Richard Fisher, president of the Federal Reserve Bank of Dallas, urged the central bank to slow purchases of mortgage-backed securities to avoid disrupting the market.
“When refinancing activity eventually shifts down, the Fed could soon be buying up to 100 percent of MBS issuance if the current purchase program continues,” Fisher said today in remarks prepared for a speech in Houston. “I believe buying such a high share of gross issuance in any security is not only excessive, but also potentially disruptive to the proper functioning of the MBS market.”
The Federal Open Market Committee said May 1 it will keep buying Treasuries and mortgage bonds at a pace of $85 billion a month and would be prepared to increase or reduce the pace in response to changes in the outlook for inflation and the labor market.
Fisher, who opposed the current program and doesn’t vote on monetary policy this year, has been among the Fed officials urging a slowing of asset purchases, or quantitative easing. The Dallas Fed leader said in February he didn’t want to stop “cold turkey” to ensure the transition wasn’t disruptive.
“In my view, the housing market is on a self-sustaining path and does not need the same impetus we have been giving it,” Fisher said to the National Association for Business Economics in Houston. With the success of continued buying “questionable,” he said, “I think we can rightly declare victory on the housing front and reel in -- or dial back -- our purchases, with the aim of eliminating them entirely as the year wears on.”

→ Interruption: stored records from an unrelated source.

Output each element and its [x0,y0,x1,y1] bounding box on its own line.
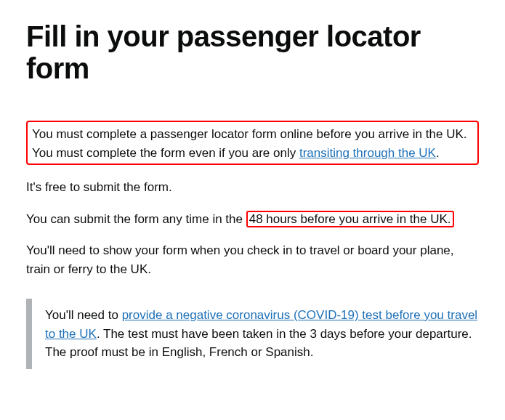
inset-paragraph: You'll need to provide a negative corona… [45,306,479,362]
highlight-box-1: You must complete a passenger locator fo… [26,121,479,165]
paragraph-2: It's free to submit the form. [26,178,479,197]
transiting-link[interactable]: transiting through the UK [299,146,436,160]
inset-text-before: You'll need to [45,308,122,322]
page-heading: Fill in your passenger locator form [26,20,479,84]
inset-text: You'll need to provide a negative corona… [26,299,479,369]
paragraph-3: You can submit the form any time in the … [26,210,479,229]
highlight-inline: 48 hours before you arrive in the UK. [246,211,454,227]
paragraph-1: You must complete a passenger locator fo… [32,125,473,162]
para1-text-after: . [436,146,440,160]
paragraph-4: You'll need to show your form when you c… [26,241,479,278]
inset-text-after: . The test must have been taken in the 3… [45,327,472,360]
para3-text-before: You can submit the form any time in the [26,212,246,226]
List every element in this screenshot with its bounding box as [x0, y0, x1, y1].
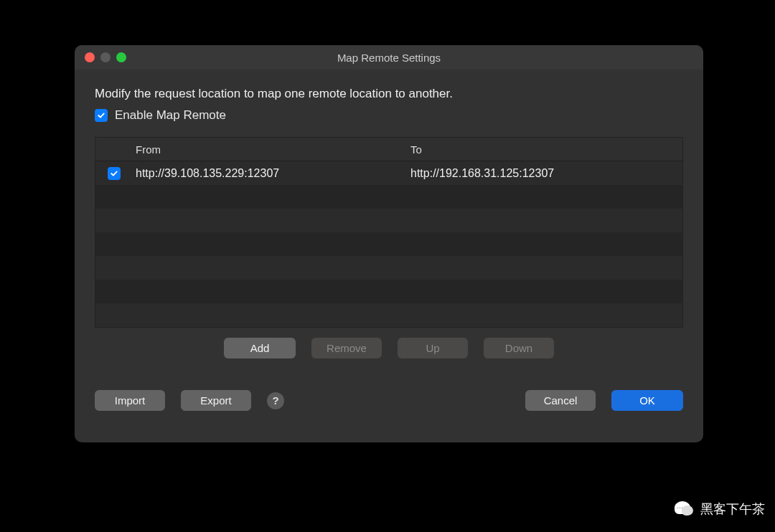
add-button[interactable]: Add [224, 338, 296, 358]
chat-bubble-icon: ··· [675, 501, 695, 517]
remove-button: Remove [311, 338, 382, 358]
table-row [95, 303, 682, 327]
dialog-content: Modify the request location to map one r… [75, 70, 703, 425]
watermark-text: 黑客下午茶 [700, 500, 765, 518]
enable-row[interactable]: Enable Map Remote [95, 108, 683, 123]
row-to: http://192.168.31.125:12307 [408, 167, 682, 180]
help-icon[interactable]: ? [267, 392, 284, 409]
checkmark-icon [97, 111, 105, 120]
row-checkbox-cell[interactable] [95, 167, 133, 180]
export-button[interactable]: Export [181, 390, 251, 411]
header-from[interactable]: From [133, 143, 408, 156]
cancel-button[interactable]: Cancel [525, 390, 596, 411]
up-button: Up [398, 338, 468, 358]
header-to[interactable]: To [408, 143, 682, 156]
bottom-actions: Import Export ? Cancel OK [95, 390, 683, 411]
zoom-icon[interactable] [116, 52, 126, 62]
mapping-table: From To http://39.108.135.229:12307http:… [95, 137, 683, 328]
import-button[interactable]: Import [95, 390, 165, 411]
table-row [95, 256, 682, 280]
window-title: Map Remote Settings [75, 52, 703, 64]
enable-checkbox[interactable] [95, 109, 108, 122]
traffic-lights [85, 52, 126, 62]
table-row [95, 209, 682, 232]
watermark: ··· 黑客下午茶 [675, 500, 765, 518]
titlebar: Map Remote Settings [75, 45, 703, 70]
close-icon[interactable] [85, 52, 95, 62]
checkmark-icon [110, 169, 118, 178]
table-row[interactable]: http://39.108.135.229:12307http://192.16… [95, 161, 682, 185]
table-body: http://39.108.135.229:12307http://192.16… [95, 161, 682, 327]
table-row [95, 280, 682, 303]
down-button: Down [484, 338, 554, 358]
enable-label: Enable Map Remote [115, 108, 226, 123]
row-checkbox[interactable] [108, 167, 121, 180]
row-from: http://39.108.135.229:12307 [133, 167, 408, 180]
dialog-window: Map Remote Settings Modify the request l… [75, 45, 703, 442]
table-row [95, 232, 682, 256]
table-actions: Add Remove Up Down [95, 338, 683, 358]
ok-button[interactable]: OK [611, 390, 683, 411]
description-text: Modify the request location to map one r… [95, 87, 683, 101]
table-row [95, 185, 682, 209]
minimize-icon [100, 52, 111, 62]
table-header-row: From To [95, 138, 682, 161]
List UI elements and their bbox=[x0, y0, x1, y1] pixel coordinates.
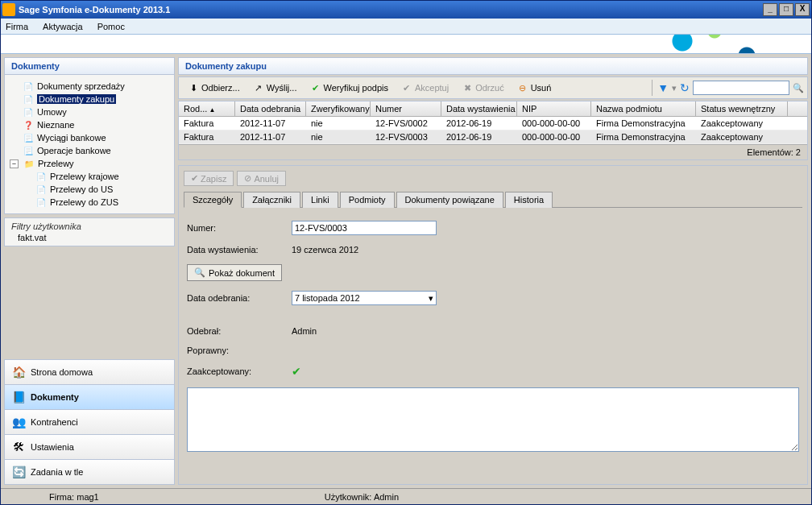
filter-item[interactable]: fakt.vat bbox=[11, 233, 168, 242]
close-button[interactable]: X bbox=[795, 3, 810, 16]
menubar: Firma Aktywacja Pomoc bbox=[1, 19, 811, 35]
nav-item-icon: 🛠 bbox=[11, 440, 26, 454]
toolbar-button[interactable]: ⬇Odbierz... bbox=[182, 80, 246, 96]
detail-form: Numer: Data wystawienia: 19 czerwca 2012… bbox=[184, 213, 802, 460]
tree-item-icon: 📄 bbox=[23, 93, 34, 105]
tree-item-icon: 📃 bbox=[23, 132, 34, 143]
table-cell: 2012-11-07 bbox=[235, 117, 306, 130]
nav-item[interactable]: 🔄Zadania w tle bbox=[4, 459, 175, 485]
tree-item[interactable]: 📃Wyciągi bankowe bbox=[8, 131, 171, 144]
toolbar-button[interactable]: ✔Weryfikuj podpis bbox=[304, 80, 394, 96]
pokaz-dokument-button[interactable]: 🔍 Pokaż dokument bbox=[187, 264, 282, 281]
tree-expander[interactable]: − bbox=[10, 159, 19, 168]
toolbar-button-label: Odbierz... bbox=[201, 83, 240, 93]
search-icon[interactable]: 🔍 bbox=[793, 83, 804, 93]
notes-textarea[interactable] bbox=[187, 387, 799, 452]
nav-item-icon: 🔄 bbox=[11, 465, 26, 479]
filter-icon[interactable]: ▼ bbox=[657, 81, 669, 94]
detail-tab[interactable]: Dokumenty powiązane bbox=[396, 192, 503, 208]
column-header[interactable]: Zweryfikowany bbox=[306, 101, 371, 116]
search-icon: 🔍 bbox=[194, 267, 205, 278]
tree-item-icon: 📄 bbox=[35, 184, 47, 195]
left-nav: 🏠Strona domowa📘Dokumenty👥Kontrahenci🛠Ust… bbox=[4, 360, 175, 485]
search-input[interactable] bbox=[693, 81, 789, 95]
odebral-label: Odebrał: bbox=[187, 326, 284, 336]
tree-item-icon: ❓ bbox=[23, 119, 34, 130]
toolbar-button[interactable]: ⊖Usuń bbox=[512, 80, 557, 96]
column-header[interactable]: Data wystawienia bbox=[441, 101, 517, 116]
tree-item[interactable]: 📄Przelewy do ZUS bbox=[8, 196, 171, 209]
poprawny-label: Poprawny: bbox=[187, 346, 284, 355]
column-header[interactable]: Rod... ▲ bbox=[179, 101, 235, 116]
tree-item[interactable]: 📄Przelewy krajowe bbox=[8, 170, 171, 183]
tree-item[interactable]: 📃Operacje bankowe bbox=[8, 144, 171, 157]
document-toolbar: ⬇Odbierz...↗Wyślij...✔Weryfikuj podpis✔A… bbox=[178, 77, 808, 99]
table-cell: 2012-11-07 bbox=[235, 130, 306, 143]
data-wystawienia-value: 19 czerwca 2012 bbox=[292, 245, 358, 255]
tree-item-icon: 📃 bbox=[23, 145, 34, 156]
detail-tab[interactable]: Załączniki bbox=[243, 192, 300, 208]
documents-tree: 📄Dokumenty sprzedaży📄Dokumenty zakupu📄Um… bbox=[5, 75, 174, 213]
table-cell: Faktura bbox=[179, 130, 235, 143]
table-row[interactable]: Faktura2012-11-07nie12-FVS/00032012-06-1… bbox=[179, 130, 807, 144]
table-cell: nie bbox=[306, 130, 371, 143]
tree-item[interactable]: 📄Umowy bbox=[8, 106, 171, 118]
numer-input[interactable] bbox=[292, 221, 437, 235]
tree-item-label: Nieznane bbox=[37, 120, 74, 130]
tree-item[interactable]: 📄Dokumenty sprzedaży bbox=[8, 80, 171, 93]
tree-item-label: Umowy bbox=[37, 107, 67, 117]
detail-action-button: ⊘Anuluj bbox=[237, 171, 286, 186]
detail-tab[interactable]: Podmioty bbox=[340, 192, 395, 208]
nav-item[interactable]: 📘Dokumenty bbox=[4, 384, 175, 410]
minimize-button[interactable]: _ bbox=[763, 3, 777, 16]
tree-item[interactable]: 📄Przelewy do US bbox=[8, 183, 171, 196]
data-odebrania-label: Data odebrania: bbox=[187, 293, 284, 303]
menu-firma[interactable]: Firma bbox=[6, 22, 28, 31]
numer-label: Numer: bbox=[187, 223, 284, 233]
tree-item-icon: 📁 bbox=[23, 158, 35, 169]
nav-item[interactable]: 👥Kontrahenci bbox=[4, 409, 175, 435]
nav-item-label: Ustawienia bbox=[31, 442, 74, 452]
documents-grid: Rod... ▲Data odebraniaZweryfikowanyNumer… bbox=[178, 101, 808, 160]
table-cell: Firma Demonstracyjna bbox=[591, 117, 696, 130]
detail-tab[interactable]: Linki bbox=[302, 192, 338, 208]
detail-action-button: ✔Zapisz bbox=[184, 171, 234, 186]
tree-item-label: Wyciągi bankowe bbox=[37, 133, 106, 143]
tree-item-label: Operacje bankowe bbox=[37, 146, 111, 155]
tree-item-label: Przelewy krajowe bbox=[50, 172, 119, 181]
detail-tab[interactable]: Historia bbox=[505, 192, 553, 208]
tree-item[interactable]: 📄Dokumenty zakupu bbox=[8, 93, 171, 106]
right-pane-title: Dokumenty zakupu bbox=[178, 57, 808, 75]
tree-item[interactable]: −📁Przelewy bbox=[8, 157, 171, 170]
nav-item-label: Dokumenty bbox=[31, 392, 79, 402]
column-header[interactable]: Numer bbox=[371, 101, 441, 116]
toolbar-button-label: Akceptuj bbox=[415, 83, 449, 93]
table-cell: 2012-06-19 bbox=[441, 130, 517, 143]
app-icon bbox=[2, 3, 15, 16]
nav-item-label: Zadania w tle bbox=[31, 467, 83, 477]
table-cell: Firma Demonstracyjna bbox=[591, 130, 696, 143]
menu-pomoc[interactable]: Pomoc bbox=[97, 22, 125, 31]
table-row[interactable]: Faktura2012-11-07nie12-FVS/00022012-06-1… bbox=[179, 117, 807, 130]
nav-item[interactable]: 🏠Strona domowa bbox=[4, 359, 175, 385]
maximize-button[interactable]: □ bbox=[779, 3, 793, 16]
table-cell: Zaakceptowany bbox=[696, 117, 788, 130]
data-odebrania-picker[interactable]: 7 listopada 2012 ▾ bbox=[292, 291, 437, 305]
tree-item-icon: 📄 bbox=[23, 106, 34, 118]
tree-item-label: Przelewy do ZUS bbox=[50, 197, 118, 207]
toolbar-button-icon: ✖ bbox=[462, 82, 473, 93]
refresh-icon[interactable]: ↻ bbox=[680, 81, 690, 94]
menu-aktywacja[interactable]: Aktywacja bbox=[43, 22, 83, 31]
toolbar-button[interactable]: ↗Wyślij... bbox=[247, 80, 303, 96]
nav-item[interactable]: 🛠Ustawienia bbox=[4, 434, 175, 460]
column-header[interactable]: Status wewnętrzny bbox=[696, 101, 788, 116]
column-header[interactable]: Data odebrania bbox=[235, 101, 306, 116]
filters-panel: Filtry użytkownika fakt.vat bbox=[4, 217, 175, 246]
statusbar: Firma: mag1 Użytkownik: Admin bbox=[1, 488, 811, 504]
toolbar-button: ✖Odrzuć bbox=[456, 80, 509, 96]
column-header[interactable]: NIP bbox=[517, 101, 591, 116]
detail-tab[interactable]: Szczegóły bbox=[184, 192, 242, 208]
column-header[interactable]: Nazwa podmiotu bbox=[591, 101, 696, 116]
status-user: Użytkownik: Admin bbox=[276, 492, 447, 502]
tree-item[interactable]: ❓Nieznane bbox=[8, 118, 171, 131]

Fisher said he was encouraged by recent economic data and believes it’s likely growth will exceed private economists’ forecasts of 2.4 percent this year. The housing market is on the rebound, banks are easing lending standards and state and local government cutbacks are no longer a major drag on growth, he said.
The jobs report for April as well as a downward trend in initial claims for unemployment insurance may have signaled an improvement in the labor market as well, the Dallas Fed chief said. Employment picked up more than forecast in April, and the jobless rate unexpectedly declined to a four-year low of 7.5 percent, a Labor Department report showed on May 3. Revisions added a total of 114,000 jobs to the employment count in February and March.
Sales at U.S. retailers unexpectedly advanced in April, Commerce Department figures showed this week. Fisher called the figures “a nice upside surprise.”
“This indicates that consumers may have digested delayed tax rebates and the increase in payroll taxes and are reaping the benefits of lower gasoline and food prices,” he said. “So the recovery presently appears to be strong enough to propel hopes that employment growth will continue improving over the near term.”
Inflation reports have been benign, with price measures likely to end the year between 1.5 percent and the Fed’s 2 percent goal, he said.
Labor Department figures today showed the cost of living fell in April for a second month, the first back-to-back declines in inflation since late 2008, as fuel prices retreated. The consumer-price index decreased 0.4 percent, the biggest decrease since December 2008, after falling 0.2 percent in March.
Some Fed officials, including St. Louis Fed President James Bullard, said last month that a further decline in inflation that persisted might warrant additional stimulus. Consumer prices rose 1 percent in March from a year earlier, the lowest level since October 2009, according to the Fed’s preferred gauge of inflation.
Inflation that has “persistently” stayed below the Fed’s goal is a concern and may suggest policy hasn’t done enough to support growth, Boston Fed President Eric Rosengren said today.
“The longer we in the U.S. remain so far below our 2 percent target, the greater the risk that inflation expectations could fall and real interest rates rise,” Rosengren said in the text of prepared remarks delivered in Milan. Low inflation and high unemployment “could lead one to argue that policy has not been sufficiently accommodative.”
Fisher has been president of the Dallas Fed since 2005 and will be a voting member of the FOMC next year. In 2011, he dissented twice against efforts to push down long-term borrowing costs and keep the benchmark interest rate near zero for a prolonged period. He voted in favor of tighter policy five times in 2008.